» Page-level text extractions
- Opening Delimiter -

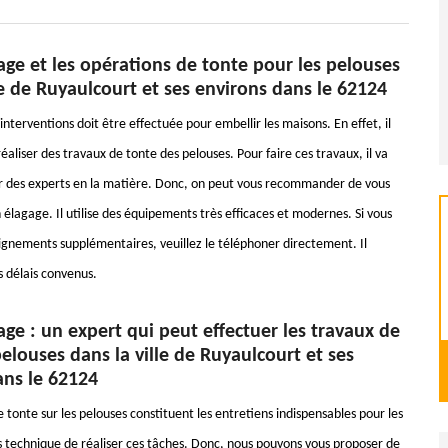
ge et les opérations de tonte pour les pelouses
le de Ruyaulcourt et ses environs dans le 62124
nterventions doit être effectuée pour embellir les maisons. En effet, il
 réaliser des travaux de tonte des pelouses. Pour faire ces travaux, il va
er des experts en la matière. Donc, on peut vous recommander de vous
élagage. Il utilise des équipements très efficaces et modernes. Si vous
ignements supplémentaires, veuillez le téléphoner directement. Il
s délais convenus.
ge : un expert qui peut effectuer les travaux de
elouses dans la ville de Ruyaulcourt et ses
ans le 62124
 tonte sur les pelouses constituent les entretiens indispensables pour les
rès technique de réaliser ces tâches. Donc, nous pouvons vous proposer de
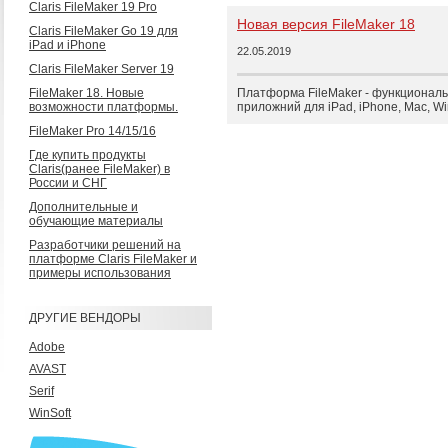
Claris FileMaker 19 Pro
Новая версия FileMaker 18
Claris FileMaker Go 19 для
iPad и iPhone
22.05.2019
Claris FileMaker Server 19
FileMaker 18. Новые
Платформа FileMaker - функциональ
возможности платформы.
приложний для iPad, iPhone, Mac, W
FileMaker Pro 14/15/16
Где купить продукты
Claris(ранее FileMaker) в
России и СНГ
Дополнительные и
обучающие материалы
Разработчики решений на
платформе Claris FileMaker и
примеры использования
ДРУГИЕ ВЕНДОРЫ
Adobe
AVAST
Serif
WinSoft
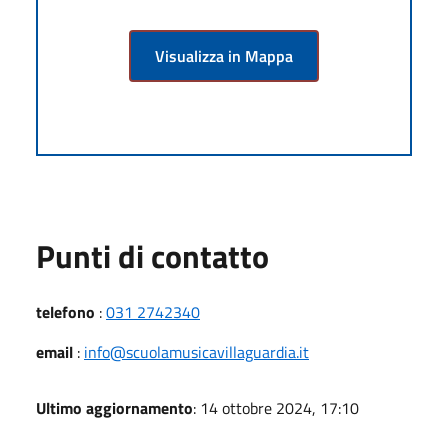
Visualizza in Mappa
Punti di contatto
telefono
:
031 2742340
email
:
info@scuolamusicavillaguardia.it
Ultimo aggiornamento
: 14 ottobre 2024, 17:10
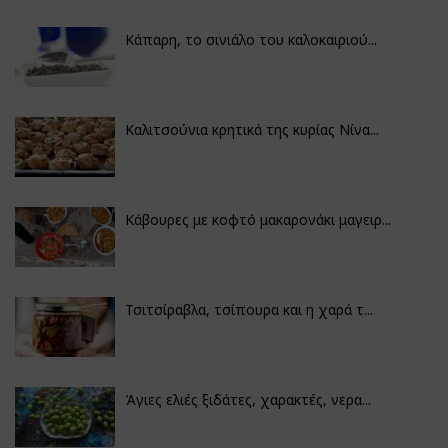
Κάπαρη, το σινιάλο του καλοκαιριού...
Καλιτσούνια κρητικά της κυρίας Νίνα...
Κάβουρες με κοφτό μακαρονάκι μαγειρ...
Τσιτσίραβλα, τσίπουρα και η χαρά τ...
Άγιες ελιές ξιδάτες, χαρακτές, νερα...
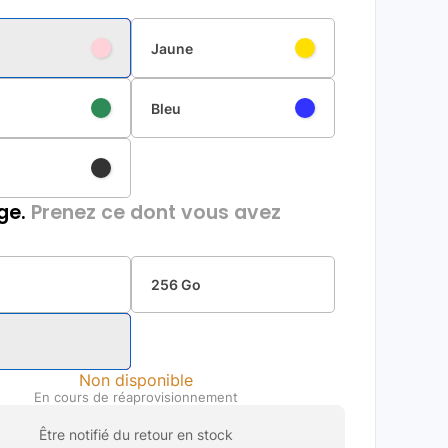
Jaune
Bleu
ge.
Prenez ce dont vous avez
256 Go
Non disponible
En cours de réaprovisionnement
Être notifié du retour en stock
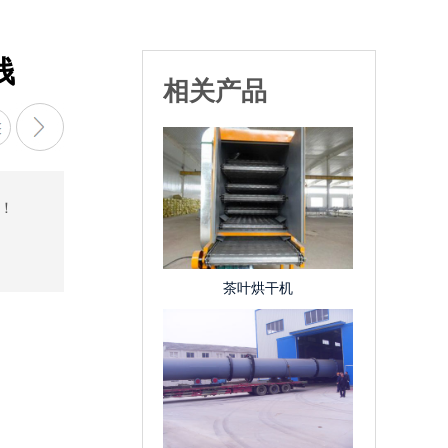
钱
相关产品
！
茶叶烘干机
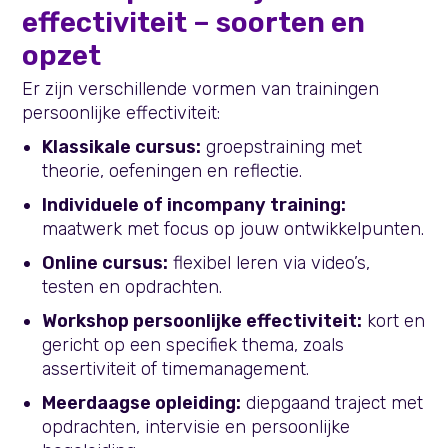
effectiviteit – soorten en
opzet
Er zijn verschillende vormen van trainingen
persoonlijke effectiviteit:
Klassikale cursus:
groepstraining met
theorie, oefeningen en reflectie.
Individuele of incompany training:
maatwerk met focus op jouw ontwikkelpunten.
Online cursus:
flexibel leren via video’s,
testen en opdrachten.
Workshop persoonlijke effectiviteit:
kort en
gericht op een specifiek thema, zoals
assertiviteit of timemanagement.
Meerdaagse opleiding:
diepgaand traject met
opdrachten, intervisie en persoonlijke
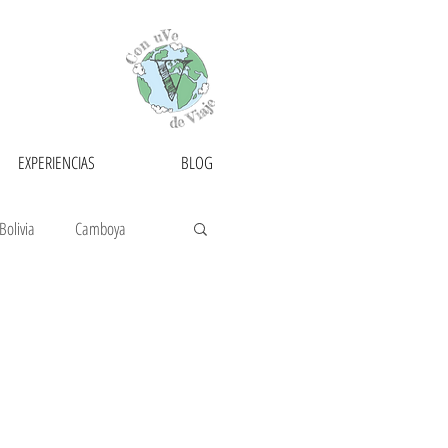
EXPERIENCIAS
BLOG
Bolivia
Camboya
Francia
Guatemala
golia
Myanmar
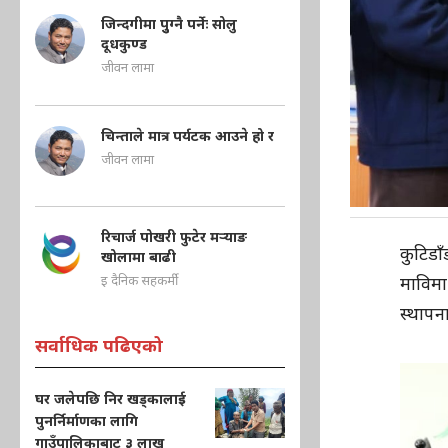
जिन्दगीमा पुुग्नै पर्नेः सोलु
दूधकुण्ड
जीवन लामा
चिन्ताले मात्र पर्यटक आउने हो र
जीवन लामा
रिचार्ज पोखरी फुटेर मऱ्याङ
कुटिडा
खोलामा बाढी
इ दैनिक सहकर्मी
माविमा
स्थापना
सर्वाधिक पढिएको
घर जलेपछि निर खड्कालाई
पुनर्निर्माणका लागि
गाउँपालिकाबाट ३ लाख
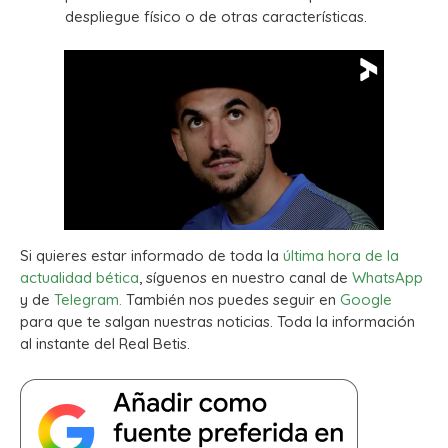
despliegue físico o de otras características.
Si quieres estar informado de toda la
última hora de la
actualidad bética
, síguenos en nuestro canal de
WhatsApp
y de
Telegram.
También nos puedes seguir en
Google
para que te salgan nuestras noticias. Toda la información
al instante del Real Betis.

- Closing Delimiter -

» WORK INSTRUCTIONS
Would you write out exactly the lines above, starting at the line containing "Être notifié du retour en stock" and stopping after the line containing "Individuele of incompany"? Omit the pictures.

» EXERCISE ANSWER
Être notifié du retour en stock
钱
相关产品
！
茶叶烘干机
effectiviteit – soorten en
opzet
Er zijn verschillende vormen van trainingen
persoonlijke effectiviteit:
Klassikale cursus:
groepstraining met
theorie, oefeningen en reflectie.
Individuele of incompany training:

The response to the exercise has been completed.